Desk editor's note, referee report, simulated authors' rebuttal, and a circularity audit. Tearing a paper down is the easy half of reading it; the pith above is the substance, this is the friction.

Referee Report

2 major / 1 minor

Summary. The paper proposes DecSelfMask, a decoder-only self-learning method that applies relevance attribution to unlabeled clinical notes to identify task-relevant text spans, masks those spans, and trains the model via next-token prediction to reconstruct them. It evaluates the approach on 136 classification tasks derived from 1.9M Italian hospital notes across five models of varying scales, reporting consistent Macro F1 gains of +19.9 over standard supervised fine-tuning, +12.5 over synthetic label generation, and +6.3 over continual pretraining.

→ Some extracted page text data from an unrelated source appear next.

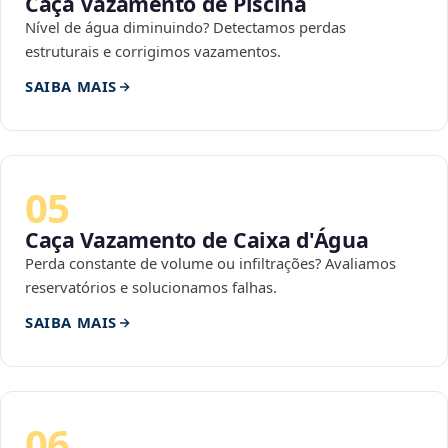
Caça Vazamento de Piscina
Nível de água diminuindo? Detectamos perdas
estruturais e corrigimos vazamentos.
SAIBA MAIS
05
Caça Vazamento de Caixa d'Água
Perda constante de volume ou infiltrações? Avaliamos
reservatórios e solucionamos falhas.
SAIBA MAIS
06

Significance. If the gains are shown to stem specifically from the relevance-guided masking rather than uncontrolled differences in data volume, token count, or training schedule, the method could provide a scalable way to improve low-resource classification in domains with abundant unlabeled text but scarce annotations, such as clinical NLP.

major comments (2)
  1. [Abstract] Abstract: the central claim of a +6.3 Macro F1 improvement over continual pretraining is load-bearing for the paper's contribution, yet the description does not specify whether the continual-pretraining baseline uses the identical 1.9M notes, the same total token count, the same masking ratio, or the same learning-rate schedule; without such controls the incremental value of relevance attribution cannot be isolated.
  2. [Abstract] Abstract (hypothesis paragraph): the claim that relevance-guided masking examples 'convey knowledge about the structure and semantics of unannotated data' is not directly tested against a random-masking or standard causal-LM baseline on the same unlabeled corpus; this leaves open whether any form of additional next-token training on the notes would produce comparable downstream gains.
minor comments (1)
  1. [Abstract] The abstract mentions 'a probing analysis' but provides no details on what is probed or how it supports the main results; this should be expanded in the methods or results section for clarity.

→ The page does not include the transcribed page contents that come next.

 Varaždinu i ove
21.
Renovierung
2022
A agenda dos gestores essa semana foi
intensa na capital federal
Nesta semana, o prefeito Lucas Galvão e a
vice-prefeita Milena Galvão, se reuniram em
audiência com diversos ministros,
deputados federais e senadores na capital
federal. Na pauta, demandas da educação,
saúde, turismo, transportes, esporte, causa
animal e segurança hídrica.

Simulated Author's Rebuttal

2 responses · 0 unresolved

We thank the referee for the constructive feedback highlighting the need for clearer experimental controls and hypothesis testing. We address each major comment below.

read point-by-point responses
  1. Referee: [Abstract] Abstract: the central claim of a +6.3 Macro F1 improvement over continual pretraining is load-bearing for the paper's contribution, yet the description does not specify whether the continual-pretraining baseline uses the identical 1.9M notes, the same total token count, the same masking ratio, or the same learning-rate schedule; without such controls the incremental value of relevance attribution cannot be isolated.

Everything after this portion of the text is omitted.